DATA UNDER STUDY »
+--

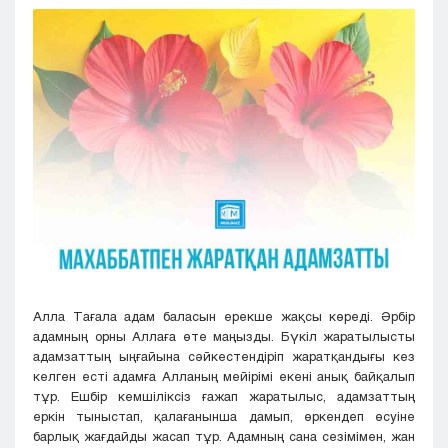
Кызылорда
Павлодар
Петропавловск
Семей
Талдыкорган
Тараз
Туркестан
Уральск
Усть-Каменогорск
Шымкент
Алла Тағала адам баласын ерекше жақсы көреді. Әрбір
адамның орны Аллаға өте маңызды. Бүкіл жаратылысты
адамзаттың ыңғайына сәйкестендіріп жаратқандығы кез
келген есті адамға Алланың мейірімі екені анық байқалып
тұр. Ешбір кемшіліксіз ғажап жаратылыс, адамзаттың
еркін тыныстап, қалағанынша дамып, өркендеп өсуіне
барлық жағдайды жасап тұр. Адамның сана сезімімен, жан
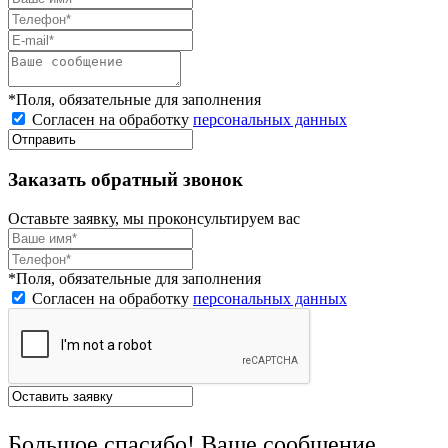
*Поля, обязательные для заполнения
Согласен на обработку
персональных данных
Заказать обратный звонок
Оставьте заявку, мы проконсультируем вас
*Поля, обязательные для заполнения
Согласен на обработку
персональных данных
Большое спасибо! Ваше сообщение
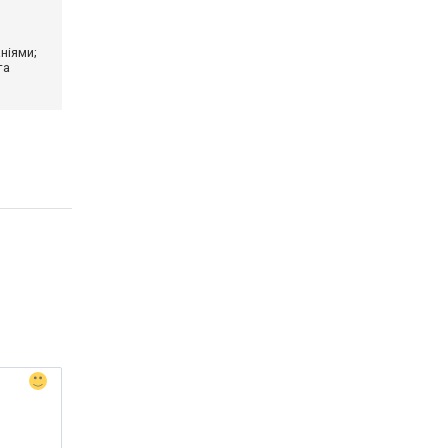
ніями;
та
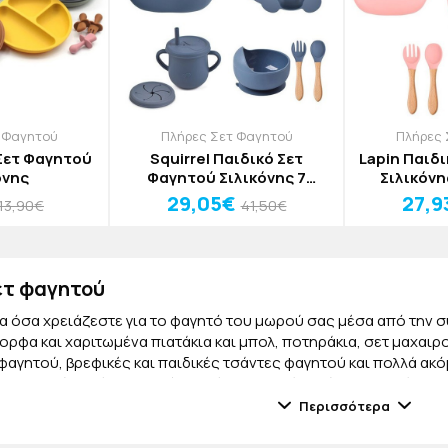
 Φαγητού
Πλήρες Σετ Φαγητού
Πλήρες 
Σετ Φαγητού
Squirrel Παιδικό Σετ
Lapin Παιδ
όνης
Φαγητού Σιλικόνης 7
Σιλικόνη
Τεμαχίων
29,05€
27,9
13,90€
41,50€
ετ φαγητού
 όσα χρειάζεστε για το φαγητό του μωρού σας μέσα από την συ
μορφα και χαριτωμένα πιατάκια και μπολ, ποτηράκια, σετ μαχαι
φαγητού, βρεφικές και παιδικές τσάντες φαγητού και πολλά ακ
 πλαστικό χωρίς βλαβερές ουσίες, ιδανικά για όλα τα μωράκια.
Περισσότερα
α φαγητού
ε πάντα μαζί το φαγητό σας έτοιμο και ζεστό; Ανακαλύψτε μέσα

+--

TO DO » The task calls for repeating each line above exactly while excluding the pictures.

TASK SOLUTION »
Кызылорда
Павлодар
Петропавловск
Семей
Талдыкорган
Тараз
Туркестан
Уральск
Усть-Каменогорск
Шымкент
Алла Тағала адам баласын ерекше жақсы көреді. Әрбір
адамның орны Аллаға өте маңызды. Бүкіл жаратылысты
адамзаттың ыңғайына сәйкестендіріп жаратқандығы кез
келген есті адамға Алланың мейірімі екені анық байқалып
тұр. Ешбір кемшіліксіз ғажап жаратылыс, адамзаттың
еркін тыныстап, қалағанынша дамып, өркендеп өсуіне
барлық жағдайды жасап тұр. Адамның сана сезімімен, жан
*Поля, обязательные для заполнения
Согласен на обработку
персональных данных
Заказать обратный звонок
Оставьте заявку, мы проконсультируем вас
*Поля, обязательные для заполнения
Согласен на обработку
персональных данных
Большое спасибо! Ваше сообщение
ніями;
та
 Φαγητού
Πλήρες Σετ Φαγητού
Πλήρες 
Σετ Φαγητού
Squirrel Παιδικό Σετ
Lapin Παιδ
όνης
Φαγητού Σιλικόνης 7
Σιλικόνη
Τεμαχίων
29,05€
27,9
13,90€
41,50€
ετ φαγητού
 όσα χρειάζεστε για το φαγητό του μωρού σας μέσα από την συ
μορφα και χαριτωμένα πιατάκια και μπολ, ποτηράκια, σετ μαχαι
φαγητού, βρεφικές και παιδικές τσάντες φαγητού και πολλά ακ
 πλαστικό χωρίς βλαβερές ουσίες, ιδανικά για όλα τα μωράκια.
Περισσότερα
α φαγητού
ε πάντα μαζί το φαγητό σας έτοιμο και ζεστό; Ανακαλύψτε μέσα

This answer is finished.